Georgia Tech’s appeal to the NCAA over sanctions handed out last July has been denied. The school will be required to return its 2009 ACC football championship trophy to the league office, one of the penalties for NCAA findings of failure to cooperate and failure to meet the conditions and obligations of membership in an investigation into possible impermissible benefits violations to former football players Demaryius Thomas and Morgan Burnett.
“In its appeal, Georgia Tech asserted the vacation of records penalty was not warranted based on its contention that it did not gain a competitive advantage, among other factors,” the NCAA wrote in a release. “After a comprehensive review of the case, the Infractions Appeals Committee found the facts of the case did support the findings of violations. The Infractions Appeals Committee also found it speculative to state a competitive advantage was not gained and the penalty was appropriate in this case.”
The verdict of the infractions appeals committee is final. The school has no other legal recourse on the appeal. The investigation began in November 2009 when an NCAA investigator learned of possible impermissible benefits, which turned out to be $312 worth of clothes given to Thomas by his cousin’s roommate. Burnett was not found to have violated NCAA rules.
The school faced significant odds for an overturn of any of the two findings or the revocation of the football championship. Since the NCAA toughened standards for appeal in 2008, only one out of at least 14 appeals has been granted.
“We are disappointed with the ruling of the NCAA appeals committee, but respect the process and the NCAA’s decision,” Georgia Tech president G.P. “Bud” Peterson said in a statement. “We felt we owed it to the Georgia Tech community and to our student-athletes to exercise the appeals process provided by the NCAA in order to defend the integrity of Georgia Tech and to reaffirm our commitment to the principles and obligations of the NCAA.”
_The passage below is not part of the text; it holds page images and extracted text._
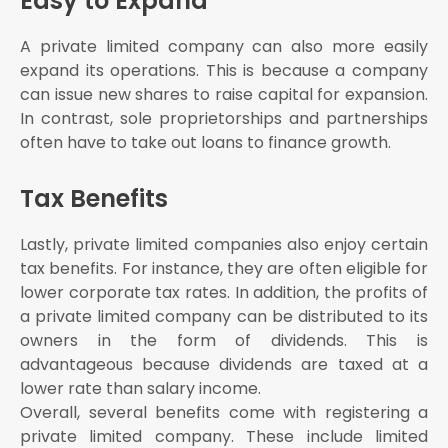
Easy to Expand
A private limited company can also more easily
expand its operations. This is because a company
can issue new shares to raise capital for expansion.
In contrast, sole proprietorships and partnerships
often have to take out loans to finance growth.
Tax Benefits
Lastly, private limited companies also enjoy certain
tax benefits. For instance, they are often eligible for
lower corporate tax rates. In addition, the profits of
a private limited company can be distributed to its
owners in the form of dividends. This is
advantageous because dividends are taxed at a
lower rate than salary income.
Overall, several benefits come with registering a
private limited company. These include limited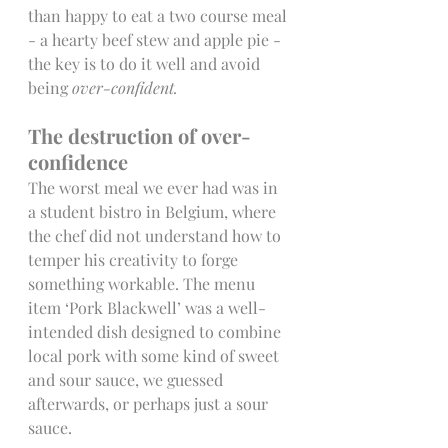
than happy to eat a two course meal 
- a hearty beef stew and apple pie - 
the key is to do it well and avoid 
being 
over-confident.
The destruction of over-
confidence
The worst meal we ever had was in 
a student bistro in Belgium, where 
the chef did not understand how to 
temper his creativity to forge 
something workable. The menu 
item ‘Pork Blackwell’ was a well-
intended dish designed to combine 
local pork with some kind of sweet 
and sour sauce, we guessed 
afterwards, or perhaps just a sour 
sauce.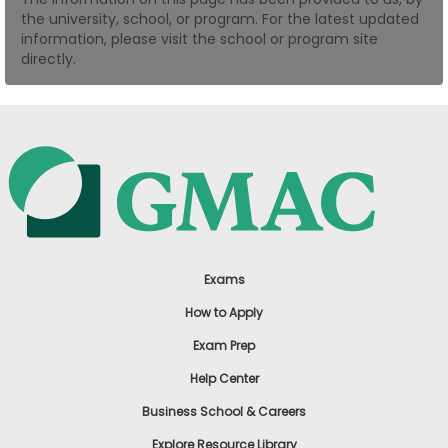
the university, school, or program. For the latest updated
US
information, please visit the school or program site
directly.
Exams
How to Apply
Exam Prep
Help Center
Business School & Careers
Explore Resource Library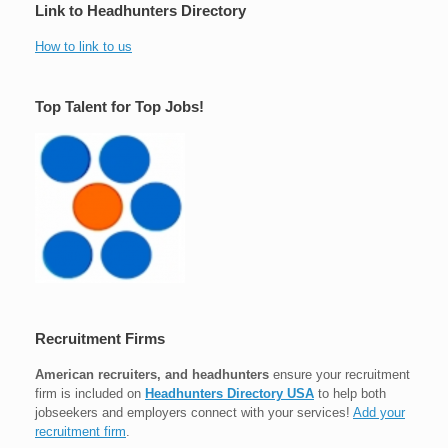
Link to Headhunters Directory
How to link to us
Top Talent for Top Jobs!
Recruitment Firms
American recruiters, and headhunters
ensure your recruitment
firm is included on
Headhunters Directory USA
to help both
jobseekers and employers connect with your services!
Add your
recruitment firm
.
Peterson was out of the country and unavailable for comment, according to a school spokeswoman. Athletic director Dan Radakovich declined comment.
In its appeal, the school conceded it had made mistakes during the investigation, but argued that the indiscretions didn’t want warrant a finding of improper conduct or the removal of the ACC title. Tech argued that the title removal was inappropriate and an abuse of discretion, one criterion for an overturn of an appeal. The school claimed that none of the factors typically associated with a penalty of vacated wins, including academic fraud and serious intentional violations, were met.
“The vacation penalty punishes an entire team of student-athletes by taking away a championship because of decisions made in good faith by institutional staff members,” the school contended in a written appeal filed last September.
To lodge the appeal, the school retained the services of the Birmingham-based law firm of Lightfoot, Franklin & White, including Gene Marsh, the former chair of the NCAA’s infractions committee. As of December, the school had paid $93,000, nearly all of it to Lightfoot, Franklin & White, for counsel.
A school statement released last July noted Tech’s “unwavering commitment to the integrity of its athletics program” and that “we feel that we owe it to the institution” and the football team to appeal.
In addition to the return of the trophy, Tech must vacate the win from coach Paul Johnson’s records and remove any public references to the ACC title.